DATASET EXCERPTS:
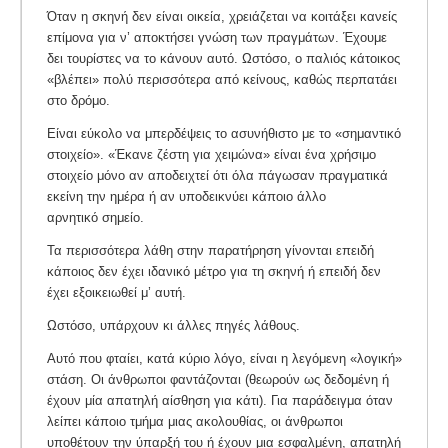
Όταν η σκηνή δεν είναι οικεία, χρειάζεται να κοιτάξει κανείς
επίμονα για ν’ αποκτήσει γνώση των πραγμάτων. Έχουμε
δει τουρίστες να το κάνουν αυτό. Ωστόσο, ο παλιός κάτοικος
«βλέπει» πολύ περισσότερα από κείνους, καθώς περπατάει
στο δρόμο.
Είναι εύκολο να μπερδέψεις το ασυνήθιστο με το «σημαντικό
στοιχείο». «Έκανε ζέστη για χειμώνα» είναι ένα χρήσιμο
στοιχείο μόνο αν αποδειχτεί ότι όλα πάγωσαν πραγματικά
εκείνη την ημέρα ή αν υποδεικνύει κάποιο άλλο
αρνητικό σημείο.
Τα περισσότερα λάθη στην παρατήρηση γίνονται επειδή
κάποιος δεν έχει ιδανικό μέτρο για τη σκηνή ή επειδή δεν
έχει εξοικειωθεί μ’ αυτή.
Ωστόσο, υπάρχουν κι άλλες πηγές λάθους.
Αυτό που φταίει, κατά κύριο λόγο, είναι η λεγόμενη «λογική»
στάση. Οι άνθρωποι φαντάζονται (θεωρούν ως δεδομένη ή
έχουν μία απατηλή αίσθηση για κάτι). Για παράδειγμα όταν
λείπει κάποιο τμήμα μιας ακολουθίας, οι άνθρωποι
υποθέτουν την ύπαρξή του ή έχουν μια εσφαλμένη, απατηλή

TASK DESCRIPTION: Without copying any picture, repeat all of the entries exactly.

EXERCISE RESPONSE:
Όταν η σκηνή δεν είναι οικεία, χρειάζεται να κοιτάξει κανείς
επίμονα για ν’ αποκτήσει γνώση των πραγμάτων. Έχουμε
δει τουρίστες να το κάνουν αυτό. Ωστόσο, ο παλιός κάτοικος
«βλέπει» πολύ περισσότερα από κείνους, καθώς περπατάει
στο δρόμο.
Είναι εύκολο να μπερδέψεις το ασυνήθιστο με το «σημαντικό
στοιχείο». «Έκανε ζέστη για χειμώνα» είναι ένα χρήσιμο
στοιχείο μόνο αν αποδειχτεί ότι όλα πάγωσαν πραγματικά
εκείνη την ημέρα ή αν υποδεικνύει κάποιο άλλο
αρνητικό σημείο.
Τα περισσότερα λάθη στην παρατήρηση γίνονται επειδή
κάποιος δεν έχει ιδανικό μέτρο για τη σκηνή ή επειδή δεν
έχει εξοικειωθεί μ’ αυτή.
Ωστόσο, υπάρχουν κι άλλες πηγές λάθους.
Αυτό που φταίει, κατά κύριο λόγο, είναι η λεγόμενη «λογική»
στάση. Οι άνθρωποι φαντάζονται (θεωρούν ως δεδομένη ή
έχουν μία απατηλή αίσθηση για κάτι). Για παράδειγμα όταν
λείπει κάποιο τμήμα μιας ακολουθίας, οι άνθρωποι
υποθέτουν την ύπαρξή του ή έχουν μια εσφαλμένη, απατηλή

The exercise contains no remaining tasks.